'''
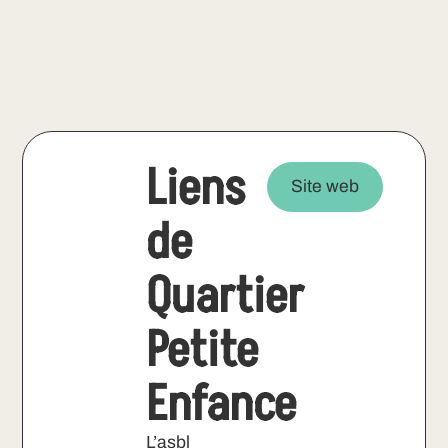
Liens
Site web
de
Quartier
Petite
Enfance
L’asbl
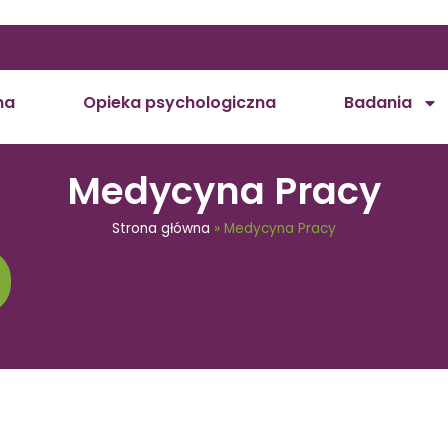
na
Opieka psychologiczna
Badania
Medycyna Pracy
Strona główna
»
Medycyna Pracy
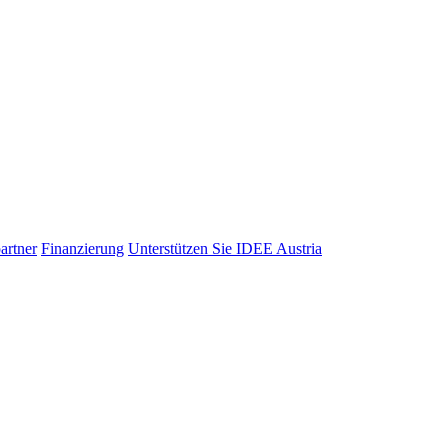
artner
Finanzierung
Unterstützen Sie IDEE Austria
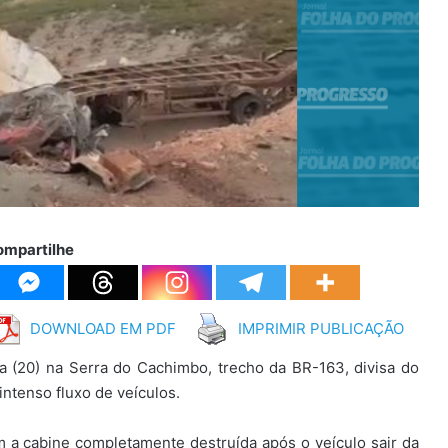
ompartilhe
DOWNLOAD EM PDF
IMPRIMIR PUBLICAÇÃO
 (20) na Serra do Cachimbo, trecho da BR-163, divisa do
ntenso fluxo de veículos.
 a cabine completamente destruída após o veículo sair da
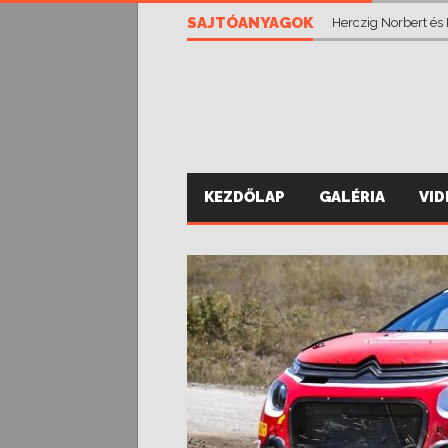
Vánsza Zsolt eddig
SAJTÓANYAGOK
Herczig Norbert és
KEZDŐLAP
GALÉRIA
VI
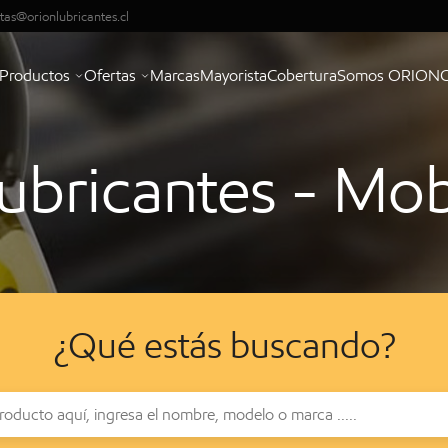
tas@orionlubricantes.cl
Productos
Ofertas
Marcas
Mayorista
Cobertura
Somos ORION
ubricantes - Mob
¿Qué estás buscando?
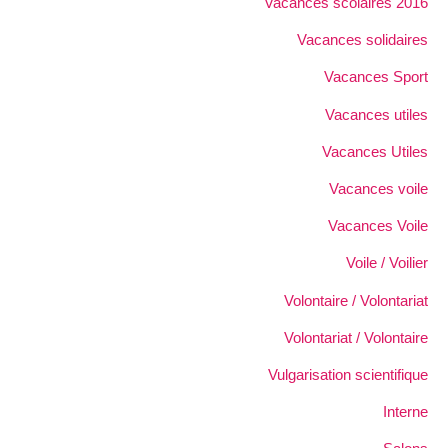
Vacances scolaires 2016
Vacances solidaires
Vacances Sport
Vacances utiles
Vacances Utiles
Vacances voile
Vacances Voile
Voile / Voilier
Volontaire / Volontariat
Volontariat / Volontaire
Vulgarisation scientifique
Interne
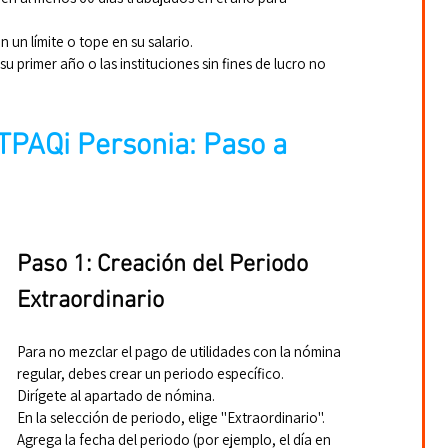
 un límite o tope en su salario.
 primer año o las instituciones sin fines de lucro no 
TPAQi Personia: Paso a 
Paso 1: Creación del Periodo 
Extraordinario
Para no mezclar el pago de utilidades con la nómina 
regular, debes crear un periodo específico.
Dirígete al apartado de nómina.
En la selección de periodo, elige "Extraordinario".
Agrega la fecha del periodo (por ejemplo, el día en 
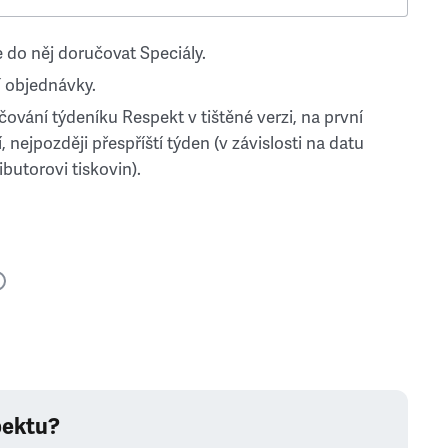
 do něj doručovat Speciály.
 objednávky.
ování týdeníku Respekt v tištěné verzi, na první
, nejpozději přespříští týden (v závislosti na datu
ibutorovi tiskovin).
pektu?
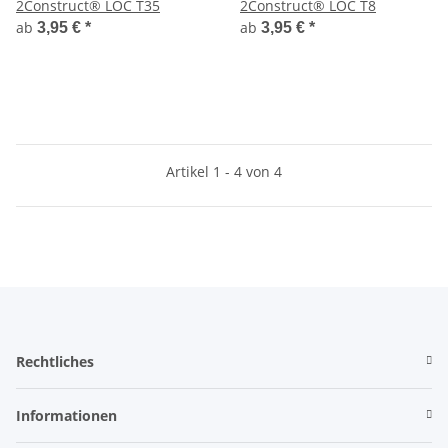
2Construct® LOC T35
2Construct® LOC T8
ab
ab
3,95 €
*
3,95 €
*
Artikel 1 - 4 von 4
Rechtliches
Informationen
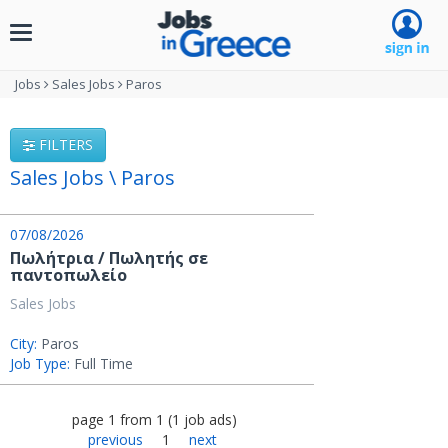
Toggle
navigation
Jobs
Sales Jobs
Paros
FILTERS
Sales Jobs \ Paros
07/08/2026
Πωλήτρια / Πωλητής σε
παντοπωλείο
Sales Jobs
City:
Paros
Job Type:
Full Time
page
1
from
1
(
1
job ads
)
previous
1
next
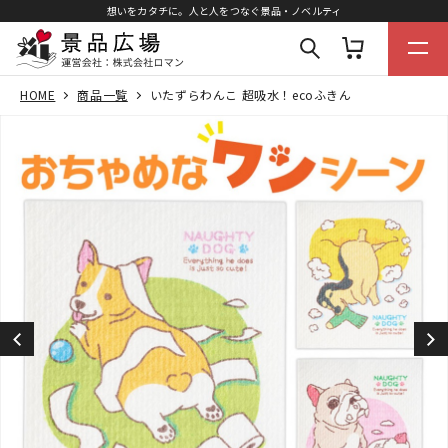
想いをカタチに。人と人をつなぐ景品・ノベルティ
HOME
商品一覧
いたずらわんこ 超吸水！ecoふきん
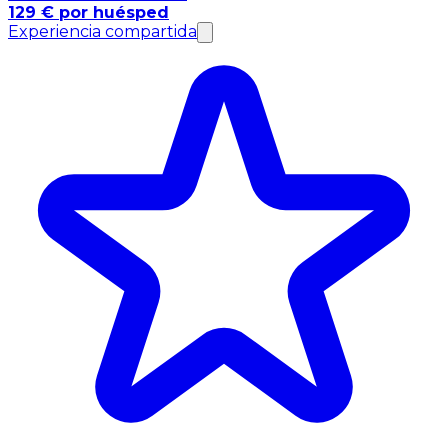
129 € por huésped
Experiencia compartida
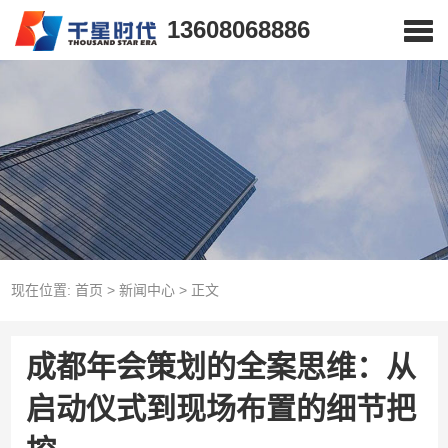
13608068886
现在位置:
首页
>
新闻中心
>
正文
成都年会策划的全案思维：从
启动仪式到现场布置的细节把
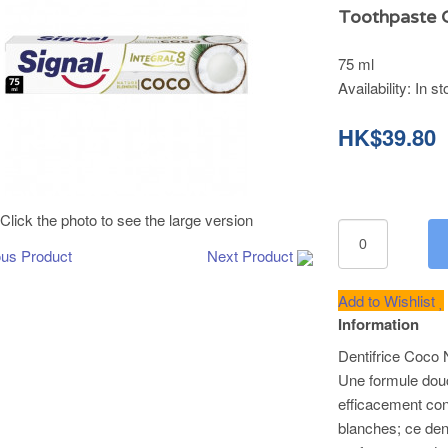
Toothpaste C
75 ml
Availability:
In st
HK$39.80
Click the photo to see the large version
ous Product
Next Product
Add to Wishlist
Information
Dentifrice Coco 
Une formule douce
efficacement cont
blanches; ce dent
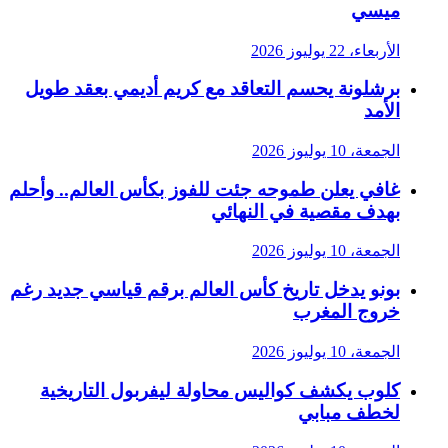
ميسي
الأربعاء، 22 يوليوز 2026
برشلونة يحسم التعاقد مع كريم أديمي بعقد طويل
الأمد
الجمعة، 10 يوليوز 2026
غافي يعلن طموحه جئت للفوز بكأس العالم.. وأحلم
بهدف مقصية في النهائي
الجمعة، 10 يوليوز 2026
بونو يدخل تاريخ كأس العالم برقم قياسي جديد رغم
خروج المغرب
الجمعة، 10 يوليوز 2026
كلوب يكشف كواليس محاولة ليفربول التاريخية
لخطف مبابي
'''
EXERCISE PROMPT. Retype the data word for word and keep the pictures out of it.

RESPONSE TO THE EXERCISE.
Liens
Site web
de
Quartier
Petite
Enfance
L’asbl
na
Opieka psychologiczna
Badania
Medycyna Pracy
Strona główna
»
Medycyna Pracy
artner
Finanzierung
Unterstützen Sie IDEE Austria
ompartilhe
DOWNLOAD EM PDF
IMPRIMIR PUBLICAÇÃO
 (20) na Serra do Cachimbo, trecho da BR-163, divisa do
ntenso fluxo de veículos.
 a cabine completamente destruída após o veículo sair da
Vánsza Zsolt eddig
SAJTÓANYAGOK
Herczig Norbert és
KEZDŐLAP
GALÉRIA
VI
tas@orionlubricantes.cl
Productos
Ofertas
Marcas
Mayorista
Cobertura
Somos ORION
ubricantes - Mob
¿Qué estás buscando?
Vacances scolaires 2016
Vacances solidaires
Vacances Sport
Vacances utiles
Vacances Utiles
Vacances voile
Vacances Voile
Voile / Voilier
Volontaire / Volontariat
Volontariat / Volontaire
Vulgarisation scientifique
Interne
 un límite o tope en su salario.
 primer año o las instituciones sin fines de lucro no 
TPAQi Personia: Paso a 
Paso 1: Creación del Periodo 
Extraordinario
Para no mezclar el pago de utilidades con la nómina 
regular, debes crear un periodo específico.
Dirígete al apartado de nómina.
En la selección de periodo, elige "Extraordinario".
Agrega la fecha del periodo (por ejemplo, el día en 
 do něj doručovat Speciály.
 objednávky.
ování týdeníku Respekt v tištěné verzi, na první
, nejpozději přespříští týden (v závislosti na datu
ibutorovi tiskovin).
pektu?
2Construct® LOC T35
2Construct® LOC T8
ab
ab
3,95 €
*
3,95 €
*
Artikel 1 - 4 von 4
Rechtliches
Informationen
Toggle
navigation
Jobs
Sales Jobs
Paros
FILTERS
Sales Jobs \ Paros
07/08/2026
Πωλήτρια / Πωλητής σε
παντοπωλείο
Sales Jobs
City:
Paros
Job Type:
Full Time
page
1
from
1
(
1
job ads
)
previous
1
next
想いをカタチに。人と人をつなぐ景品・ノベルティ
HOME
商品一覧
いたずらわんこ 超吸水！ecoふきん
129 € por huésped
Experiencia compartida
13608068886
现在位置:
首页
>
新闻中心
>
正文
成都年会策划的全案思维：从
启动仪式到现场布置的细节把
Toothpaste C
75 ml
Availability:
In st
HK$39.80
Click the photo to see the large version
ous Product
Next Product
Add to Wishlist
Information
Dentifrice Coco 
Une formule douce
efficacement cont
blanches; ce dent
ميسي
الأربعاء، 22 يوليوز 2026
برشلونة يحسم التعاقد مع كريم أديمي بعقد طويل
الأمد
الجمعة، 10 يوليوز 2026
غافي يعلن طموحه جئت للفوز بكأس العالم.. وأحلم
بهدف مقصية في النهائي
الجمعة، 10 يوليوز 2026
بونو يدخل تاريخ كأس العالم برقم قياسي جديد رغم
خروج المغرب
الجمعة، 10 يوليوز 2026
كلوب يكشف كواليس محاولة ليفربول التاريخية
لخطف مبابي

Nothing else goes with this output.